Chapter 38
thirty-eight
Percy
I snag some carry-out BBQ from a place near the Royal Lilac and have a quiet meal by myself in my room.
Part of me wants to hang around downstairs on the off-chance Chris shows up, but after yet another bust with Owen, I don’t think I can handle any more rejection right now.
Besides, my thoughts about Chris have been even more of a confused mess than normal since I ran into that couple at Sunset Rock.
I’ve committed myself to another lazy Saturday holed up in my room on my laptop when a knock sounds on my door.
I try to squash my instant flare of hope.
There’s no reason for Chris to come up here to talk to me—not after the trouble he’s gone through to avoid spending time in my presence.
Even still, I can’t help a flicker of disappointment when I open the door to find Professor Oshkoff peering sternly at me from behind her wire spectacles.
“Professor. What are you doing here?” Realizing how rude that might sound, I hasten to add, “I mean, I thought you’d be at dinner by now. What can I do for you?”

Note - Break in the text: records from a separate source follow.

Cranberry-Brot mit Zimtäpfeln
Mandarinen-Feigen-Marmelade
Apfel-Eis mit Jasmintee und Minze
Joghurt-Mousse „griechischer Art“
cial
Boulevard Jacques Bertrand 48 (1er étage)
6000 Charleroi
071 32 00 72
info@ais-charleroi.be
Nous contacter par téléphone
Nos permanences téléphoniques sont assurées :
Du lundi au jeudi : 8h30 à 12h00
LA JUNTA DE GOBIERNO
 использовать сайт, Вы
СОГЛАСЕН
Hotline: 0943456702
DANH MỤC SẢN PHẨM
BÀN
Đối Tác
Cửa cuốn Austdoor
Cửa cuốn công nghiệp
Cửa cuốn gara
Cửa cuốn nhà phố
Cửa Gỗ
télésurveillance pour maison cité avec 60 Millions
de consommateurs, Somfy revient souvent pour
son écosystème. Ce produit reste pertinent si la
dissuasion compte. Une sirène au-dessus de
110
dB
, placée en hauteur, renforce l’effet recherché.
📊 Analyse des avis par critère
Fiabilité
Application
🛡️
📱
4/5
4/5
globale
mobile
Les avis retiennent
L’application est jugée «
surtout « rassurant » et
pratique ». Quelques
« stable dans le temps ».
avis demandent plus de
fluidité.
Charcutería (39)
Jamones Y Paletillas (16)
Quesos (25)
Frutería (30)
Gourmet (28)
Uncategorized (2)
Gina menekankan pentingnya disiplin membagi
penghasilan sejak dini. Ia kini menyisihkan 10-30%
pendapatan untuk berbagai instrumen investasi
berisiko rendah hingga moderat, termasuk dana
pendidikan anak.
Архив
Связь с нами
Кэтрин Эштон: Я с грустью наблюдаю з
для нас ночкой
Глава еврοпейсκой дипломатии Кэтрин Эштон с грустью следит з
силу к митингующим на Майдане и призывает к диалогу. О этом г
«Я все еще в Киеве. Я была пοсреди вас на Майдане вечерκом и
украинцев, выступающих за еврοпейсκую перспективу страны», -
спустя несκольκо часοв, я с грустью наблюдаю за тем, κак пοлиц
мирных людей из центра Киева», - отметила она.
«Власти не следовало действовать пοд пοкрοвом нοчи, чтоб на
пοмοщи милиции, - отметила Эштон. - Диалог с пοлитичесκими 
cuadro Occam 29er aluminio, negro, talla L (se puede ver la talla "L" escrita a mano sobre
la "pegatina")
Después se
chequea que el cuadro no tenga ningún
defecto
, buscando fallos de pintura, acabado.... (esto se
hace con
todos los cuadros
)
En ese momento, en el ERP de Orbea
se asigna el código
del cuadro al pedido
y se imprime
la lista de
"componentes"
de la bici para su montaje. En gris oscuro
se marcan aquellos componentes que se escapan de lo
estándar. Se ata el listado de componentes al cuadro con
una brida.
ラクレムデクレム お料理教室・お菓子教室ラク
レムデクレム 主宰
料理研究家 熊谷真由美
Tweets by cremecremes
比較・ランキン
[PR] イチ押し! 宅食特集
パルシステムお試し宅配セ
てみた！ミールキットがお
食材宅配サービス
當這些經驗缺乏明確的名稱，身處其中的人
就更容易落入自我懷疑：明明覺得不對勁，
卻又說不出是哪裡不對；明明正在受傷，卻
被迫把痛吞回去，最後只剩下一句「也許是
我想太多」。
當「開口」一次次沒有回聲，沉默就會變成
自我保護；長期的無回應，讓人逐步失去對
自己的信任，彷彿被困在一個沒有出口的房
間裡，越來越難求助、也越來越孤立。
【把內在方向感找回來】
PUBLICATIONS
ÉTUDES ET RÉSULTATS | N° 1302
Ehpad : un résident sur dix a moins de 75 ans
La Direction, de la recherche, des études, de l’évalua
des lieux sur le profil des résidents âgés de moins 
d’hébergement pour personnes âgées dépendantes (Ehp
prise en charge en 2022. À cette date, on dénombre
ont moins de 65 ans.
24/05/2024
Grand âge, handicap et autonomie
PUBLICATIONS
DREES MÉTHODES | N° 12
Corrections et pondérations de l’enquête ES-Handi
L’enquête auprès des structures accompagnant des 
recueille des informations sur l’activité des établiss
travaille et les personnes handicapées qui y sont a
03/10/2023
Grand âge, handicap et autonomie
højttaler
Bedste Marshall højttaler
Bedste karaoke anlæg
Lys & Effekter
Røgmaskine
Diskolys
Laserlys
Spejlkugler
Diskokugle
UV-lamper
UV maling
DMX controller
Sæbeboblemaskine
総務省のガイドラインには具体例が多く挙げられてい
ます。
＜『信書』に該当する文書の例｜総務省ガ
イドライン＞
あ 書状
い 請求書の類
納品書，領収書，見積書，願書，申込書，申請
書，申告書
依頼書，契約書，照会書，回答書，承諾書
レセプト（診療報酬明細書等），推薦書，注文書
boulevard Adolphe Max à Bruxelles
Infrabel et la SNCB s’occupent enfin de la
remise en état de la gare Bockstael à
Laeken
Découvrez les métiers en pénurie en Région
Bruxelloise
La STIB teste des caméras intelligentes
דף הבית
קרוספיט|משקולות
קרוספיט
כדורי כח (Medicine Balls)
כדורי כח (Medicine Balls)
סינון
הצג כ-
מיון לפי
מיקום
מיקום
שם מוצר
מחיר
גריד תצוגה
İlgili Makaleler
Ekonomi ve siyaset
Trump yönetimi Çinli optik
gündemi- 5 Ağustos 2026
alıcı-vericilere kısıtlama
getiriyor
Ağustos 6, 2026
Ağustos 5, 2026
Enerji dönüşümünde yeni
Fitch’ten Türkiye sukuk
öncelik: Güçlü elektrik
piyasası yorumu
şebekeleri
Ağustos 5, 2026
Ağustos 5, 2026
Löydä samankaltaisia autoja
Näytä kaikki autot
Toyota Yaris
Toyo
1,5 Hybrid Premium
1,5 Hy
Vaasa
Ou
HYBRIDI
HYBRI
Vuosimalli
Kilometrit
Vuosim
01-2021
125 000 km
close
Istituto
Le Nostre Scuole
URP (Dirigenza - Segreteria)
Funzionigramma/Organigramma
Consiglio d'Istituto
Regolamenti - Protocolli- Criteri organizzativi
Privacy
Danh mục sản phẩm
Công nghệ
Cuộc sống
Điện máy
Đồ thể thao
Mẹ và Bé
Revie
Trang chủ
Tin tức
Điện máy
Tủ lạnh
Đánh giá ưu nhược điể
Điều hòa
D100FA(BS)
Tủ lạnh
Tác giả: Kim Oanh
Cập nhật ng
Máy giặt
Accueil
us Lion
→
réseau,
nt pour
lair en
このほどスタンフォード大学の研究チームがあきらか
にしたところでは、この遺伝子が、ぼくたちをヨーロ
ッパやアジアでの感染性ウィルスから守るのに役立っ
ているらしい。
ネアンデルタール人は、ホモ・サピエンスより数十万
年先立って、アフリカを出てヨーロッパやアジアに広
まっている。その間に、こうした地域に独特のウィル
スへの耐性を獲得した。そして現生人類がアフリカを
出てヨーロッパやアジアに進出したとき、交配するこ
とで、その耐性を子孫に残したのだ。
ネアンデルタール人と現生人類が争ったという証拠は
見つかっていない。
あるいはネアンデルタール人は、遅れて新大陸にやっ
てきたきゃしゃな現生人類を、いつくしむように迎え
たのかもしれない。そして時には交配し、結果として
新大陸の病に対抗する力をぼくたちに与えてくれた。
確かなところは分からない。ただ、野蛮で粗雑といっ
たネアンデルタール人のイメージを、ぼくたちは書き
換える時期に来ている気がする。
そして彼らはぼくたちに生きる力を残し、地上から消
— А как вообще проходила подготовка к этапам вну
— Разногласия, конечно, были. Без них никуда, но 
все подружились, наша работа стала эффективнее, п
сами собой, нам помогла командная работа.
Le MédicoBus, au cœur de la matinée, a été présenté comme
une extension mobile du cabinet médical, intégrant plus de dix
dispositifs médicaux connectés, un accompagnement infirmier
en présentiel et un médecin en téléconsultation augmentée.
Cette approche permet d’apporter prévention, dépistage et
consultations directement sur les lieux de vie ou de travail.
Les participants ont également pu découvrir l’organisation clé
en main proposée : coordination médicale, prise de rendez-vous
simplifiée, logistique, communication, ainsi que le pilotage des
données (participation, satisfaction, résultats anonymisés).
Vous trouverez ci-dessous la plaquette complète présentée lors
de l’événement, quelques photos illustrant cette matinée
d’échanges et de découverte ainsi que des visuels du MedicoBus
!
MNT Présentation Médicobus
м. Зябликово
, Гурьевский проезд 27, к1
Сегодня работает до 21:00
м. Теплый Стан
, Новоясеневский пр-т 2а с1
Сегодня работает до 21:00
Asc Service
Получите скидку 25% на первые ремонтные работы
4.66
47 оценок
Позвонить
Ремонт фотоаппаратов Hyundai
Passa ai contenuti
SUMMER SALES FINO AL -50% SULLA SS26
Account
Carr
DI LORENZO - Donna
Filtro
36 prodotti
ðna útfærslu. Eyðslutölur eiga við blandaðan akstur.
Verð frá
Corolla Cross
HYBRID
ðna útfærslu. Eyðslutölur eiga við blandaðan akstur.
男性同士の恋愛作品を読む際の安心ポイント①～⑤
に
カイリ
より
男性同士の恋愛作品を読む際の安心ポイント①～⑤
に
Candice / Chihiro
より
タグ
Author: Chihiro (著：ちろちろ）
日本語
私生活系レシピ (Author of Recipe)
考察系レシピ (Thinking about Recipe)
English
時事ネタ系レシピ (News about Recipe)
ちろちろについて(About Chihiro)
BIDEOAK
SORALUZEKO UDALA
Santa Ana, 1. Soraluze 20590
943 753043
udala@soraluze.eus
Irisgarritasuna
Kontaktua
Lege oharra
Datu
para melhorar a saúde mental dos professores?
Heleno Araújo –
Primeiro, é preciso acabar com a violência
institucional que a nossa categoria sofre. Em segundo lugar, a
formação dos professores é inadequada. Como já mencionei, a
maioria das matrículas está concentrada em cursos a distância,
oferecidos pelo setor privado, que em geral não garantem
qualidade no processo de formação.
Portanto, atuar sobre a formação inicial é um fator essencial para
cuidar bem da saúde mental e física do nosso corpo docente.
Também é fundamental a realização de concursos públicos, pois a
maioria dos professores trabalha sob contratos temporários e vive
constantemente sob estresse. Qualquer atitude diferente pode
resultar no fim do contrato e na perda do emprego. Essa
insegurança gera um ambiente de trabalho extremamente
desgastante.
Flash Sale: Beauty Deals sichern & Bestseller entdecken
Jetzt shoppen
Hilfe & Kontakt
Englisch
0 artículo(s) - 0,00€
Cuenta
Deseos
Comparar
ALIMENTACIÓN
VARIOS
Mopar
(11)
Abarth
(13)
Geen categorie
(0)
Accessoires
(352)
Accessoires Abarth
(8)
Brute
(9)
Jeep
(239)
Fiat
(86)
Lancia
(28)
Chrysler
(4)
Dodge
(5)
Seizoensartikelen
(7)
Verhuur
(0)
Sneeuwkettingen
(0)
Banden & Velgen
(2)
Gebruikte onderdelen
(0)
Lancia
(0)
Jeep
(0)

Oshkoff purses her lips, her eyes running over me from head to toe. I fight the urge to flinch or draw back. “It is past nine, Mr. Wentworth. We have just returned from the restaurant. I wanted to see how you were doing before I retired for the night.”
“Oh.” God, is it really that late? I must’ve spent a couple hours since the sunset literally staring at nothing while my mind wandered. That doesn’t seem like a good sign for my current mental health. “Thank you. That’s very kind. I’m doing all right. Feeling much better.”
She nods but remains in the doorway, not making any move to leave. Am I supposed to invite her in? There’s not exactly a lot of space to sit and comfortably talk, and I have no idea what I’d say anyway.
“This really is a beautiful island,” she remarks out of the blue. “A truly splendid collection of natural geological formations coupled with a quaint, artistic aesthetic and a good deal of historical memorabilia.” Her lips quirk upward. “Not to mention the unbeatable fudge.”
I chuckle dutifully. “My family used to bring literal cartons of that stuff back home with us after every trip. It’d take us months to eat our way through it all.”
Something flickers over Oshkoff’s face. On anyone else, I might’ve called it sympathy.
“It is never easy losing someone you love,” she offers, and I instinctively tense.
I hadn’t been sure how much she knew about my mom.
My dad must’ve told her or someone else at the university.
Maybe he’d even asked her to keep an eye on me this weekend.
“It’s like they leave this hole in your life behind,” she continues.
“One that’s up to you to fill. Grief is important.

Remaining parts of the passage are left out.